## Description of the task
Wherever "Print" shows up in the records below, copy the whole line.
BEGIN Provided data
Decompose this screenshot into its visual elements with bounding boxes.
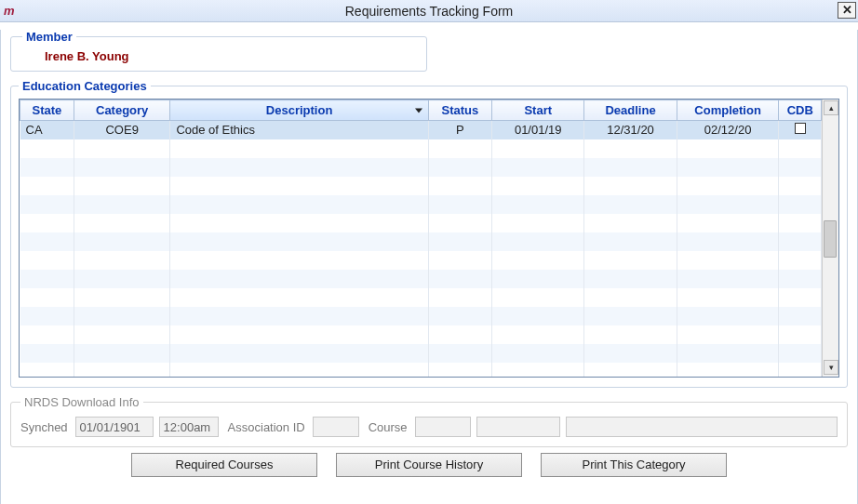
table-row-empty — [20, 177, 822, 195]
dropdown-arrow-icon[interactable] — [415, 108, 422, 113]
table-row-empty — [20, 270, 822, 288]
table-row-empty — [20, 307, 822, 325]
education-fieldset: Education Categories — [10, 79, 848, 388]
required-courses-button[interactable]: Required Courses — [131, 453, 317, 477]
checkbox-icon — [795, 123, 806, 134]
nrds-fieldset: NRDS Download Info Synched Association I… — [10, 395, 848, 447]
close-button[interactable]: ✕ — [838, 2, 856, 19]
title-bar: m Requirements Tracking Form ✕ — [0, 0, 858, 22]
window-title: Requirements Tracking Form — [345, 4, 514, 19]
nrds-legend: NRDS Download Info — [20, 395, 143, 409]
table-row-empty — [20, 232, 822, 251]
col-deadline[interactable]: Deadline — [584, 100, 677, 121]
col-completion[interactable]: Completion — [677, 100, 779, 121]
table-row-empty — [20, 158, 822, 177]
table-row-empty — [20, 288, 822, 307]
cell-cdb[interactable] — [779, 121, 822, 139]
main-area: Member Irene B. Young Education Categori… — [0, 30, 858, 504]
course-field-a[interactable] — [415, 417, 471, 437]
table-row-empty — [20, 344, 822, 363]
association-id-label: Association ID — [228, 420, 305, 434]
col-status[interactable]: Status — [428, 100, 491, 121]
table-row-empty — [20, 325, 822, 344]
scrollbar[interactable]: ▴ ▾ — [822, 99, 838, 377]
cell-completion: 02/12/20 — [677, 121, 779, 139]
association-id-field[interactable] — [313, 417, 359, 437]
course-field-b[interactable] — [476, 417, 560, 437]
member-legend: Member — [22, 30, 76, 44]
cell-deadline: 12/31/20 — [584, 121, 677, 139]
button-row: Required Courses Print Course History Pr… — [1, 453, 857, 477]
print-course-history-button[interactable]: Print Course History — [336, 453, 522, 477]
member-name: Irene B. Young — [45, 49, 417, 63]
col-description[interactable]: Description — [170, 100, 428, 121]
table-row-empty — [20, 214, 822, 232]
table-row-empty — [20, 195, 822, 214]
col-cdb[interactable]: CDB — [779, 100, 822, 121]
scroll-up-icon[interactable]: ▴ — [824, 100, 838, 115]
col-category[interactable]: Category — [74, 100, 169, 121]
synched-time-field[interactable] — [159, 417, 219, 437]
scroll-down-icon[interactable]: ▾ — [824, 360, 838, 375]
grid-header-row: State Category Description Status Start … — [20, 100, 822, 121]
synched-date-field[interactable] — [75, 417, 154, 437]
cell-category: COE9 — [74, 121, 169, 139]
cell-description: Code of Ethics — [170, 121, 428, 139]
cell-start: 01/01/19 — [492, 121, 584, 139]
table-row-empty — [20, 251, 822, 270]
table-row-empty — [20, 363, 822, 378]
cell-status: P — [428, 121, 491, 139]
col-start[interactable]: Start — [492, 100, 584, 121]
table-row[interactable]: CA COE9 Code of Ethics P 01/01/19 12/31/… — [20, 121, 822, 139]
education-grid: State Category Description Status Start … — [19, 99, 839, 378]
course-field-c[interactable] — [566, 417, 838, 437]
education-legend: Education Categories — [19, 79, 151, 93]
col-state[interactable]: State — [20, 100, 74, 121]
scroll-thumb[interactable] — [824, 220, 837, 258]
cell-state: CA — [20, 121, 74, 139]
print-this-category-button[interactable]: Print This Category — [541, 453, 727, 477]
member-fieldset: Member Irene B. Young — [10, 30, 427, 72]
table-row-empty — [20, 139, 822, 158]
synched-label: Synched — [20, 420, 68, 434]
app-icon: m — [4, 4, 19, 19]
course-label: Course — [369, 420, 408, 434]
END Provided data
## Response to this exercise
button-row: Required Courses Print Course History Pr… — [1, 453, 857, 477]
print-course-history-button[interactable]: Print Course History — [336, 453, 522, 477]
print-this-category-button[interactable]: Print This Category — [541, 453, 727, 477]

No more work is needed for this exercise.